Ferla. Occorre un censimento degli studenti per approntare un calendario delle partenze e dei ritorni dei bus. E lo deve fare l'amministrazione. Lo afferma il consigliere comunale Fernando Di Giorgio, che parla di "anno nuovo, ma di problemi vecchi". Di Giorgio chiede di conoscere se è stato studiato, e quali criteri siano stati adottati, un itinerario connaturato alle reali esigenze dei ragazzi. Ciò permetterebbe agli studenti di giungere in orario per l'inizio delle lezioni e, al contempo, di rientrare a casa con l'autobus. «Per dimenticanza degli autisti - precisa - o per la mancata coincidenza spesso gli orari dei pullman di ritorno non coincidono con gli orari di uscita dalle scuole.
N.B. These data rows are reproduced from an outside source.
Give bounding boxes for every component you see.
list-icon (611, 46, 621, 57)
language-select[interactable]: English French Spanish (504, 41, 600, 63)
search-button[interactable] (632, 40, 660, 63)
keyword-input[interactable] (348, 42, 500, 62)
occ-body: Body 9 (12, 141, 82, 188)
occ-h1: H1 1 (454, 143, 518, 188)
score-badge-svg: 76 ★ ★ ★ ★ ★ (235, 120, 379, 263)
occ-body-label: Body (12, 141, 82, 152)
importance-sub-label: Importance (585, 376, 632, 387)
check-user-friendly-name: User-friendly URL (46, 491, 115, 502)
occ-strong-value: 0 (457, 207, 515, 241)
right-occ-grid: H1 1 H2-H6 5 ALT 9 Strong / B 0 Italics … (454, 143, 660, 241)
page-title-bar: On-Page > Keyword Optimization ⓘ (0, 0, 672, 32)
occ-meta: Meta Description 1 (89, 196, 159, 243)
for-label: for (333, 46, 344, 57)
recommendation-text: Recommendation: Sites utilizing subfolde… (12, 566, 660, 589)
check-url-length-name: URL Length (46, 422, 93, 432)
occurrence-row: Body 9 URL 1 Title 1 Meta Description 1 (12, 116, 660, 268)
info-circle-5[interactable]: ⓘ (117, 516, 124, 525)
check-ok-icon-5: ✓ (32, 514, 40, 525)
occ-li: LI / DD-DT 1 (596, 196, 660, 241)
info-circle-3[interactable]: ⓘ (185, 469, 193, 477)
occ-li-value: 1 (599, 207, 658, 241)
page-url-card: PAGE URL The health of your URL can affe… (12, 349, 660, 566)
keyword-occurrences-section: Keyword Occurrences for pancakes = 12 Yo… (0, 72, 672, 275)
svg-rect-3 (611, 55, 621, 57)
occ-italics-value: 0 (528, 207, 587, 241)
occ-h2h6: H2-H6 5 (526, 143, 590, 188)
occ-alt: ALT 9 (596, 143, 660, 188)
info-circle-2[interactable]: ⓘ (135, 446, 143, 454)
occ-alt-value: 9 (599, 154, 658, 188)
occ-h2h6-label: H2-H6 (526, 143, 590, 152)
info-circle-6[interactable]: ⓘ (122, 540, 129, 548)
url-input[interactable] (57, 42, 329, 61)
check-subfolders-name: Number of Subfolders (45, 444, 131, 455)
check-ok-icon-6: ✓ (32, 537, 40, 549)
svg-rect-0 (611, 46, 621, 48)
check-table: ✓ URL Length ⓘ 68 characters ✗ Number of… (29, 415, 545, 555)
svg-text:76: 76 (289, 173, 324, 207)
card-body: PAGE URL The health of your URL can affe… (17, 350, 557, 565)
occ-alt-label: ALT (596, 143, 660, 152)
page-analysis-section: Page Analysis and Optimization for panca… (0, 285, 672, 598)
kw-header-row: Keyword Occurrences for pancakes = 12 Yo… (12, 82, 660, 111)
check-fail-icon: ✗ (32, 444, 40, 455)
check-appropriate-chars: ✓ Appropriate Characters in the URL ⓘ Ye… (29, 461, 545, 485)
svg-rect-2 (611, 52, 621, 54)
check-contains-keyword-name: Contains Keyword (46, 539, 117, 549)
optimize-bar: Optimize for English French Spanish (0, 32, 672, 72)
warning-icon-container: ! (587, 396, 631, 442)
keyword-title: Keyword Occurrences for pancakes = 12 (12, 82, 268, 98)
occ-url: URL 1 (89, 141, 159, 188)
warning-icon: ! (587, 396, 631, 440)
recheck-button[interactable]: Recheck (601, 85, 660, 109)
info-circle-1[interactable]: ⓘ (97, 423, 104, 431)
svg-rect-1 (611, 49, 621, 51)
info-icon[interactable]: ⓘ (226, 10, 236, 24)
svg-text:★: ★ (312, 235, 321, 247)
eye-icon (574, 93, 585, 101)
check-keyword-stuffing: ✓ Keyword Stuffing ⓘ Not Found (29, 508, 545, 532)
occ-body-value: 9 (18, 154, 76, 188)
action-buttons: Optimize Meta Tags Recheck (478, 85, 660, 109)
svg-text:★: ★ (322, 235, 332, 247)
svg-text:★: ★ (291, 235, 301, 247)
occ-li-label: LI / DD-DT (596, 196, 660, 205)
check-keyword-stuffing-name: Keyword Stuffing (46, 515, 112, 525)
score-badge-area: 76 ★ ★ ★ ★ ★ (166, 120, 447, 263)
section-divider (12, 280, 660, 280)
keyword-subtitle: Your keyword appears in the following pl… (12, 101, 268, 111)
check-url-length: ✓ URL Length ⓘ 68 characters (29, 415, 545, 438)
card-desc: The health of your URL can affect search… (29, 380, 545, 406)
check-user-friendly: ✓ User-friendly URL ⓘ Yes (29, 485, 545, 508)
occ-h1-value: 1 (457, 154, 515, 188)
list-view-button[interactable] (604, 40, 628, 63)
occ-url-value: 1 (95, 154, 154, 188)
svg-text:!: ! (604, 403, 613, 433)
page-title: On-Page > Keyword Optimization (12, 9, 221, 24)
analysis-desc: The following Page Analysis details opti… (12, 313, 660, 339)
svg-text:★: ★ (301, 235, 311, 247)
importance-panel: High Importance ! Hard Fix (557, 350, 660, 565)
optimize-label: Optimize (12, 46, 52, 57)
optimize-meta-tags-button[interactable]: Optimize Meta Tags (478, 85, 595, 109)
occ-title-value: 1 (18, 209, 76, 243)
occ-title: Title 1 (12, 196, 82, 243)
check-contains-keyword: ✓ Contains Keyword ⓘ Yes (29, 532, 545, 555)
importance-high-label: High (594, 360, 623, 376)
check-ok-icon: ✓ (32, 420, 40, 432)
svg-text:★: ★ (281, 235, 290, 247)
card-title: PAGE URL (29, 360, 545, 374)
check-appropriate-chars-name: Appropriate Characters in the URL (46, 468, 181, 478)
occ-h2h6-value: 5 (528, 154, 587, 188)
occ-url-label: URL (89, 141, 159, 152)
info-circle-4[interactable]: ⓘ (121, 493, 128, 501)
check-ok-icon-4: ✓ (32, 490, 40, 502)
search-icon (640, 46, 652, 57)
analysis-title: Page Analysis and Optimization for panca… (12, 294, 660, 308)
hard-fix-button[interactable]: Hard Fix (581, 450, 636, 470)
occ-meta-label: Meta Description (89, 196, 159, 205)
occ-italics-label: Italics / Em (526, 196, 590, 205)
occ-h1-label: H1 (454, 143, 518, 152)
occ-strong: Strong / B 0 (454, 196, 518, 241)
«Da chi sono stabiliti - aggiunge Di Giorgio - gli orari del servizio gratuito degli studenti? dal titolare del pullman, dagli autisti, dall'amministrazione, dal responsabile di settore?». Il consigliere vuol sapere se si sia a conoscenza della reale ubicazione del capoluogo, della dislocazione degli istituti e degli orari d'ingresso e di uscita, senza dimenticare l'attuale traffico all'ingresso di Siracusa. E rilancia: «Non sarebbe meglio, a questo punto, nominare una commissione composta anche da una rappresentanza di studenti, oltre che da amministratori e da responsabili comunali per venire incontro a queste esigenze?».
L'inizio dell'anno scolastico riacutizza, per Di Giorgio, anche i problemi di base, quali la refezione scolastica.
R. R.
Rassegna Stampa de: La Sicilia del 20 Settembre 2006.